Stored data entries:
---
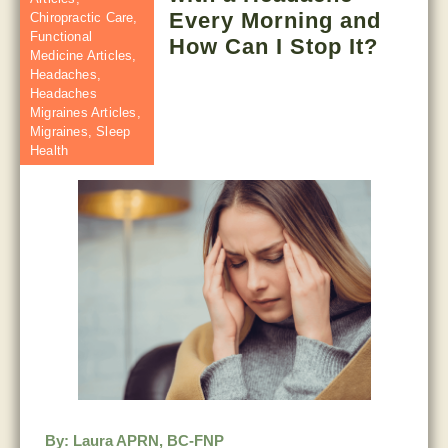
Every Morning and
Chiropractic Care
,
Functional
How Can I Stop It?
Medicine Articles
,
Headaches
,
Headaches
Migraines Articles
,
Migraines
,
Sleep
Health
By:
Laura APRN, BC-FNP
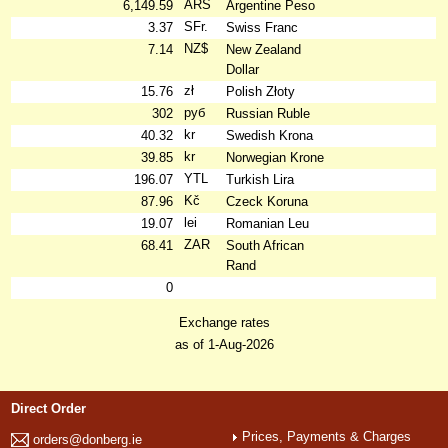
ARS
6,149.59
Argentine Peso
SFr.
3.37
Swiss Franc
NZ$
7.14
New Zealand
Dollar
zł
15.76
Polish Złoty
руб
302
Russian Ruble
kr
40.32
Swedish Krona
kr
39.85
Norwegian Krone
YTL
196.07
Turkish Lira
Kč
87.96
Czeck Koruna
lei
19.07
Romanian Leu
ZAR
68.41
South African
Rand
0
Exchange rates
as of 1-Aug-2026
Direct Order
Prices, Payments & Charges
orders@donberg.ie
---
## PROBLEM STATEMENT:
Go through the entries above and copy each line holding the string "Articles".

## OUTPUT FOR THIS TASK:
Medicine Articles
Migraines Articles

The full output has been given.